++++ RECORDS PROVIDED
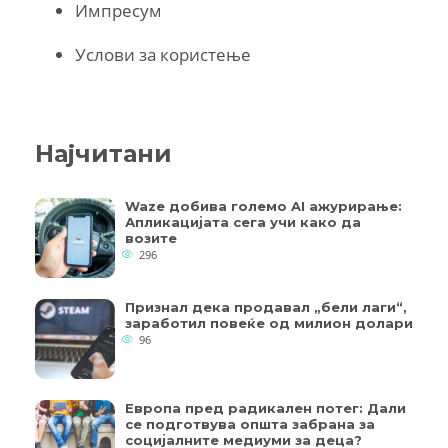
Импресум
Услови за користење
Најчитани
Waze добива големо AI ажурирање:
Апликацијата сега учи како да
возите
296
Признал дека продавал „бели лаги“,
заработил повеќе од милион долари
96
Европа пред радикален потег: Дали
се подготвува општа забрана за
социјалните медиуми за деца?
++++++++
> **WHAT THE TASK REQUIRES**
Restate the line containing "заработил повеќе од милион долари" and every remaining line of the records word for word. Add nothing.

> **EXERCISE RESULT**
заработил повеќе од милион долари
96
Европа пред радикален потег: Дали
се подготвува општа забрана за
социјалните медиуми за деца?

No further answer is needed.